COLUMNA, NACIONAL, POLÍTICA

Lejos de los divertimentos presidenciales, la Guía Bioética para la Asignación de Recursos de Medicina Crítica del Consejo de Salubridad General, nos confronta con dos duras realidades, la inminencia de emergencias al por mayor y la improvisación oficial que dubita ante escenarios extremos.

El futuro inmediato requiere normar criterios en el sector salud para decidir cuáles pacientes tendrán acceso a ventiladores pulmonares y cuáles no cuando ya no alcancen para todos.

Criba que definirá quiénes se salvan y quiénes no. En esta Guía ahora llamada “Proyecto” puede consultarse en la página del Consejo de Salubridad General http://www.csg.gob.mx/descargas/pdf/index/informacion_relevante/GUIA_Bioetica_FINAL_13_Abril2020.pdf —sitio oficial por cierto, no seguro, es decir, vulnerable a ciberataques, cosas de la austeridad, supongo— se explica los criterios de prelación e incluso de desempate cuando dos enfermos tengan mismas condiciones; un volado.

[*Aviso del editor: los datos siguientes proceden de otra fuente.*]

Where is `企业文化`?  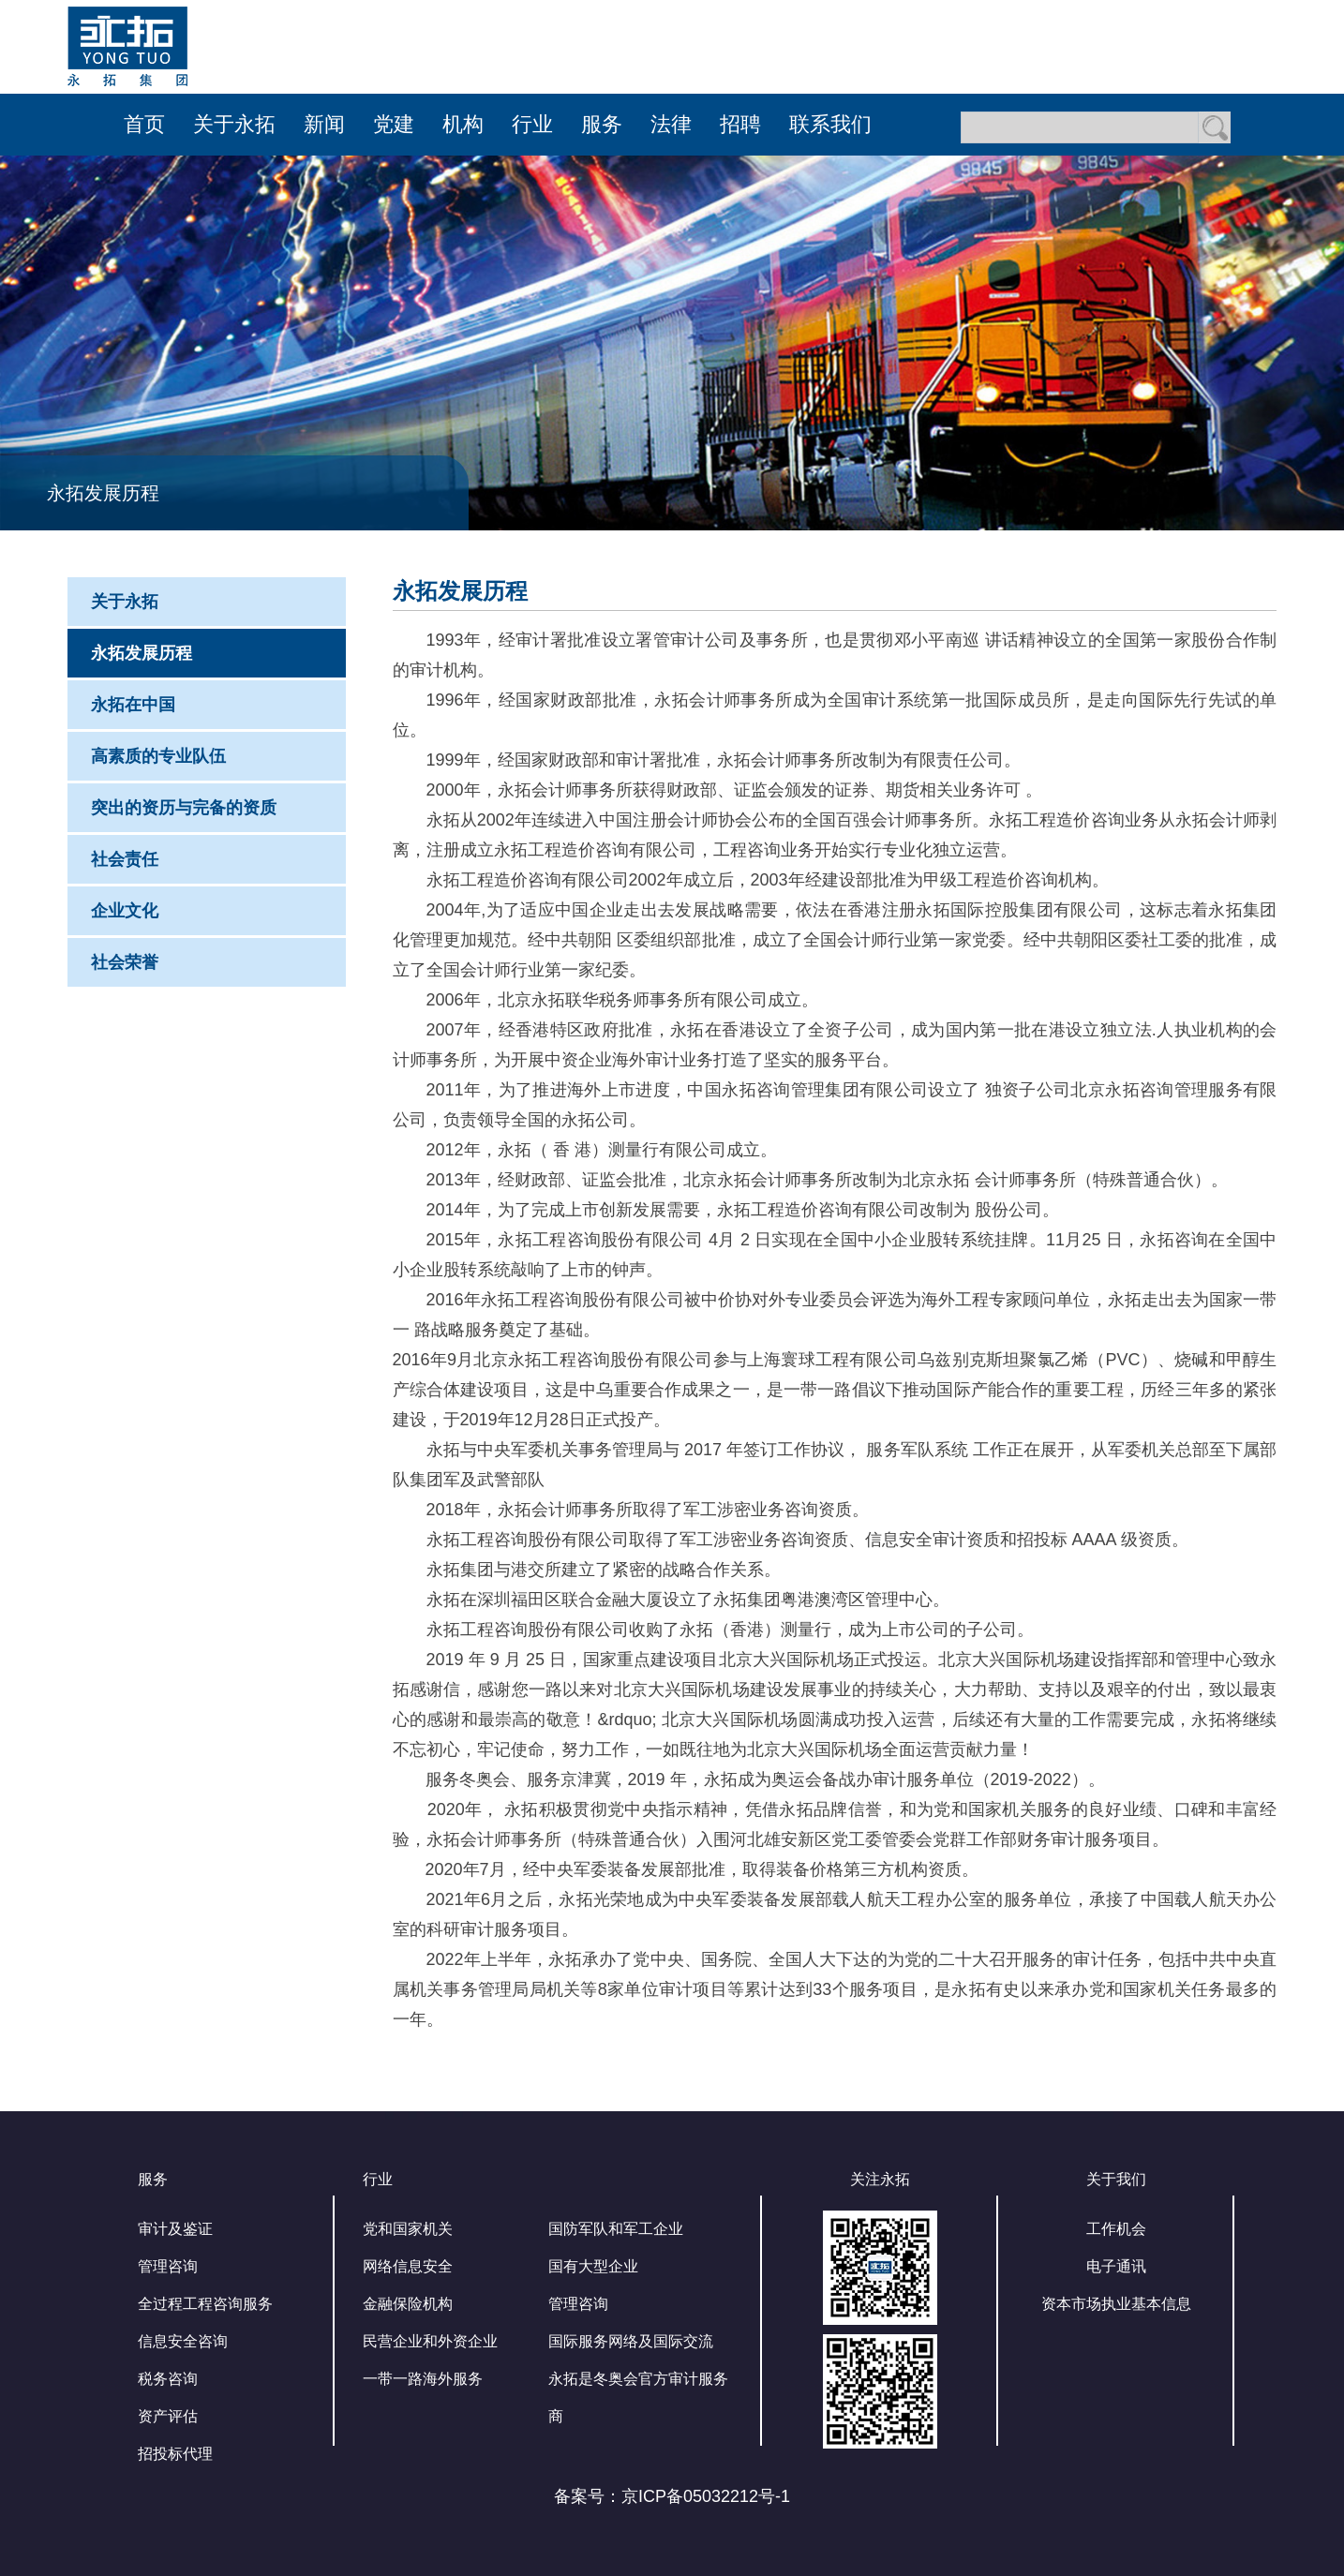 企业文化 is located at coordinates (124, 910).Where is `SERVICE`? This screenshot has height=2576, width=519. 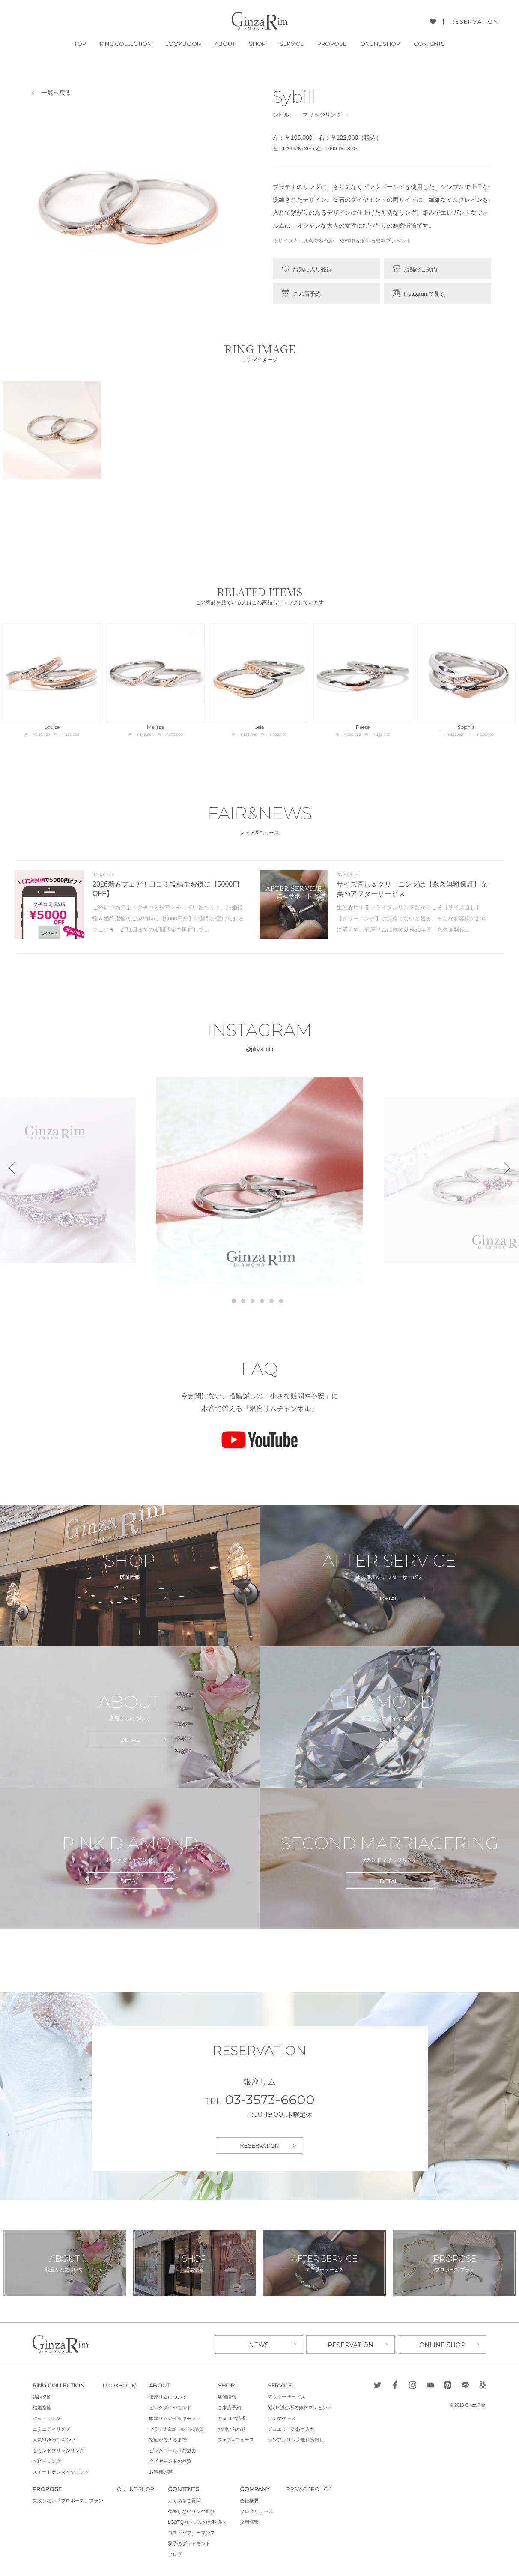
SERVICE is located at coordinates (292, 44).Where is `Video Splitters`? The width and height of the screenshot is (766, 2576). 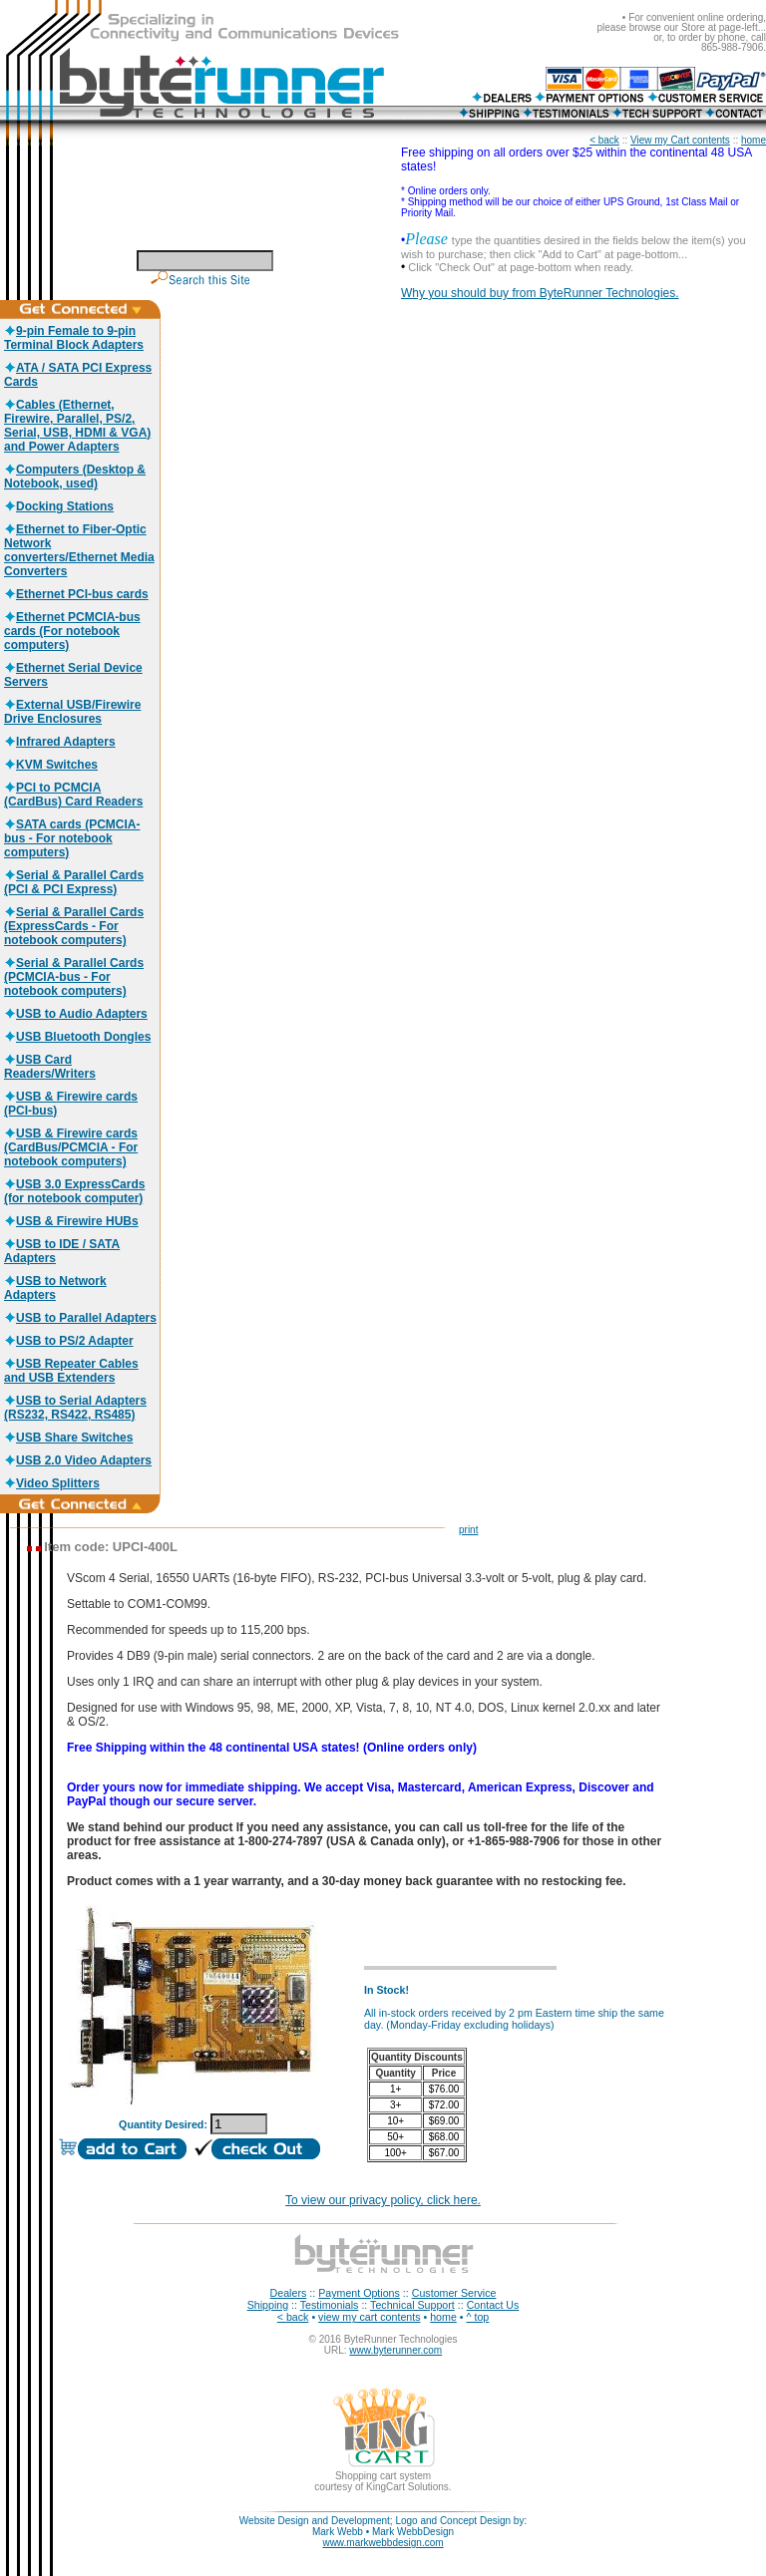 Video Splitters is located at coordinates (52, 1483).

El doctor José Santos Preciado, decretario del Consejo aclara que más que Guía es un borrador para “socializar” el debate (sic). Punto nodal de una crisis global que ya nos abraza mientras en el cuarto de guerra se enredan con uno de los temas más duros y difíciles que les toca. Porque les toca ejecutar. Costos del poder. Y a veces del no poder.

Elaborada por el Comité de Ética del Consejo de Salubridad General que preside el doctor Jorge Alcocer y expuesta sin la opinión del rector de la UNAM, vocal del Consejo, la Guía detalla cómo en cada unidad de salud se integrarán equipos de triaje que van a ponderar frente a situaciones de saturación, edad, género y comorbilidades como cáncer, Alzheimer, hipertensión, diabetes para definir a quién le asignan los recursos de medicina crítica.

En síntesis, mientras más joven y sano, mejor. Tiene un eje filosófico de “vida por completar” que prioriza a quienes tienen etapas pendientes por encima de quienes ya las cruzaron.

Se trata de criterios que deben conocer los responsables de la atención masiva en clínicas, centros y hospitales destinados a recibir a multitudes de enfermos de Covid-19 durante las próximas semanas.

Clasificaciones que apartan a los que pueden salvarse de aquellos que bajo esa circunstancia específica, no serán atendidos con lo escaso, acaso con lo paliativo. Asuntos como el de esta titubeante Guía son trascendentes, lo demás solo busca distraer.

El Presidente continúa con señuelos. Revive su revocación de mandato para 2021 al mirar a Morena hundirse en encuestas. Lo batean. La camorra lo entusiasma. Va de nuevo contra conservas y fifís famosos.

Otra; el Fondo Monetario Internacional (FMI) avisa de la peor crisis económica global desde 1932 y AMLO pide esperar, no descalificar (sic) a priori —un pronóstico no califica ni hace lo opuesto—, rescata el espejismo de fortalezas y renovada moral-nacional para que México crezca a contrapelo de todo.

Igual cuando en 2019 “apostaba” a que creceríamos dos por ciento. Perdió. Y entonces movió métricas. Artificios, estridencia, distracción; capacidad sin fín para cambiar partitura.